Плещеев - Николай Григорьевич Кузин
Шрифт:
Интервал:
Закладка:
«…Мне жаль Салтыкова, — писал Антон Павлович, — это была крепкая, сильная голова. Тот сволочной дух, который живет в мелком, измошенничавшемся душевно русском интеллигенте среднего пошиба, потерял в нем самого упрямого и назойливого врага. Обличать умеет каждый газетчик, издеваться умеет и Буренин, но открыто презирать умел только Салтыков. Две трети читателей не любили его, по верили ему все. Никто не сомневался в искренности его презрения…»

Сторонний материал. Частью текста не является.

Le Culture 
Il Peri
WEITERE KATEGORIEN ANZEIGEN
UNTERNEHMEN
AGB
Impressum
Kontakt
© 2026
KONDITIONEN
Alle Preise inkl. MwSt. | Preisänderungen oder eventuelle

Антон Павлович прав, но фигуру Салтыкова он видит обобщенно, на фоне окружающей сатирика литературной партии, а для Плещеева Михаил Евграфович был еще и многолетний собеседник из числа наиболее умнейших и проницательнейших. Ведь теперь здесь, в Питере, и душу-то отвести не с кем, потому и приходится заглядывать в общество Суворина — у того хоть, несмотря на неприкрытое лицемерие, чувствуется высокая культура, образованность, острота ума, словом, живы еще те качества, которыми были сполна наделены сверстники Плещеева — «люди 40-х годов»…

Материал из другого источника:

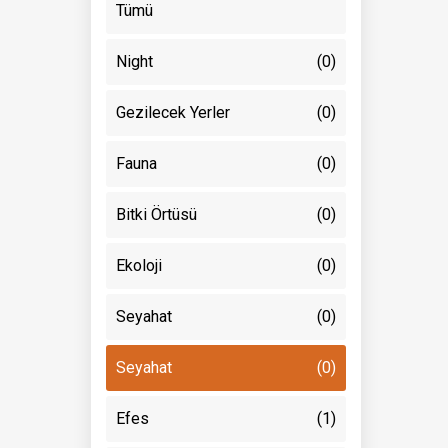
Tümü
Night
(0)
Gezilecek Yerler
(0)
Fauna
(0)
Bitki Örtüsü
(0)
Ekoloji
(0)
Seyahat
(0)
Seyahat
(0)
Efes
(1)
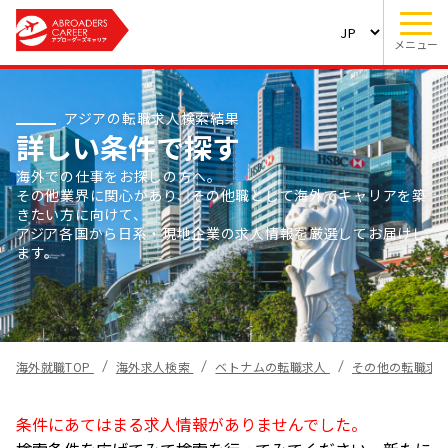
メニュー
アジアの転職求人検索結果
詳しい条件で探す
海外での仕事をお探しの方へ。
その他業界に関心があり、その他職として海外でキャリアを築
きたい方に向けて、
アジア各国から日系・現地企業の求人情報を厳選してお届けし
ます。
海外就職TOP
海外求人検索
ベトナムの転職求人
その他の転職求
条件にあてはまる求人情報がありませんでした。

В стране ничуть не слабеет правительственный гнет, а после неудачи готовящегося народовольцами покушения на Александра III 1 марта 1887 года еще более усилился. Аресты, казни, каторжные и ссыльные наказания увеличиваются, ряды стойких и решительных борцов с реакцией редеют…
А через полгода после Салтыкова в Саратове скончался Н. Г. Чернышевский почти в полной изоляции от друзей и сподвижников. Как хотел Плещеев навестить Николая Гавриловича, но так и не успел: намечаемая вместе с Короленко и Чеховым поездка по Волге не состоялась ни в 1888 году, когда Чернышевский жил в Астрахани, ни в 1889 году, когда освобожденному «государственному преступнику» разрешили поселиться в родном Саратове…

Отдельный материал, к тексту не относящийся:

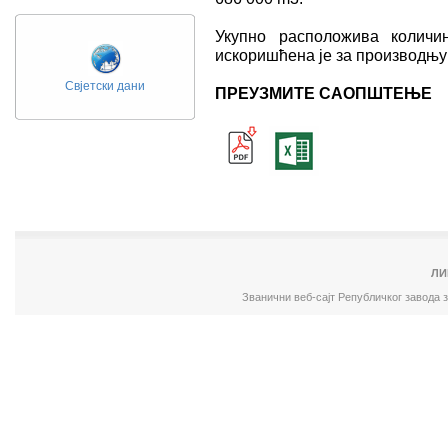
Укупно расположива количи
искоришћена је за производњу 
Свјетски дани
ПРЕУЗМИТЕ САОПШТЕЊЕ
ЛИ
Званични веб-сајт Републичког завода 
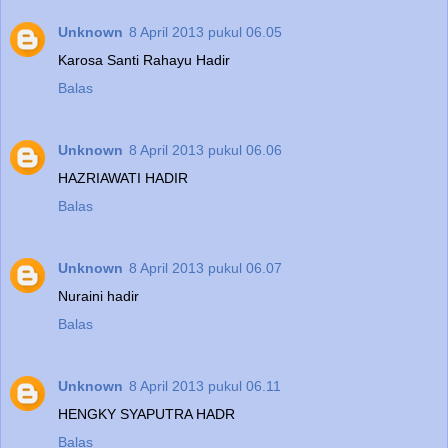
Unknown
8 April 2013 pukul 06.05
Karosa Santi Rahayu Hadir
Balas
Unknown
8 April 2013 pukul 06.06
HAZRIAWATI HADIR
Balas
Unknown
8 April 2013 pukul 06.07
Nuraini hadir
Balas
Unknown
8 April 2013 pukul 06.11
HENGKY SYAPUTRA HADR
Balas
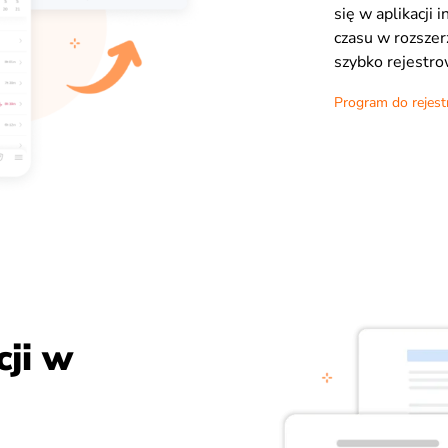
się w aplikacji 
czasu w rozszer
szybko rejestro
Program do rejestr
ji w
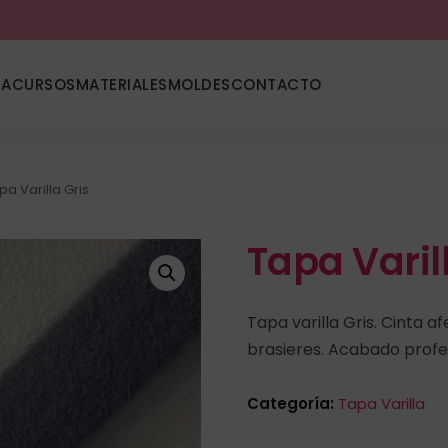
DA
CURSOS
MATERIALES
MOLDES
CONTACTO
pa Varilla Gris
Tapa Varil
Tapa varilla Gris. Cinta a
brasieres. Acabado profes
Categoría:
Tapa Varilla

И какая все-таки несправедливость: умирает один из выдающихся деятелей культуры, но многие предпочитают хранить молчание, дабы не обострять отношений с власть имущими. В письме к А. С. Гацисскому в Нижний, касаясь «церемоний», связанных со смертью Чернышевского (в Нижнем Короленко, Елпатьевский, Гацисский др. предложили создать литературный фонд имени покойного), Плещеев отмечает: «Да, надо сказать правду, что провинция смелее Петербурга. Здесь, как мне известно, ни из одной редакции не послано венка. Не знаю даже, послал ли кто вдове телеграмму. Все боятся себя компрометировать».
Сам-то Алексей Николаевич незамедлительно выслал вдове Чернышевского соболезнование, выразив в нем дань глубочайшего уважения памяти Николая Гавриловича, с именем которого у поэта связаны «воспоминания… о лучшей поре жизни», принял деятельное участие в написании некролога покойному для «Северного вестника», но вот за других петербургских литераторов старик Плещеев поручиться не мог. Литераторы и в самом деле показали себя, увы, не слишком памятливыми и еще менее решительными в воздании заслуженных почестей покойному. Да какие там почести! Даже панихиду по покойному члены комитета Литературного фонда, одним из учредителей которого был Николай Гаврилович еще с конца 50-х годов, решили не служить. Наверное, поступили благоразумно в отличие от студентов медицинской академии, которые все-таки отслужили такую панихиду и… были на год исключены из академии. Только благоразумие такое напоминает элементарную трусость…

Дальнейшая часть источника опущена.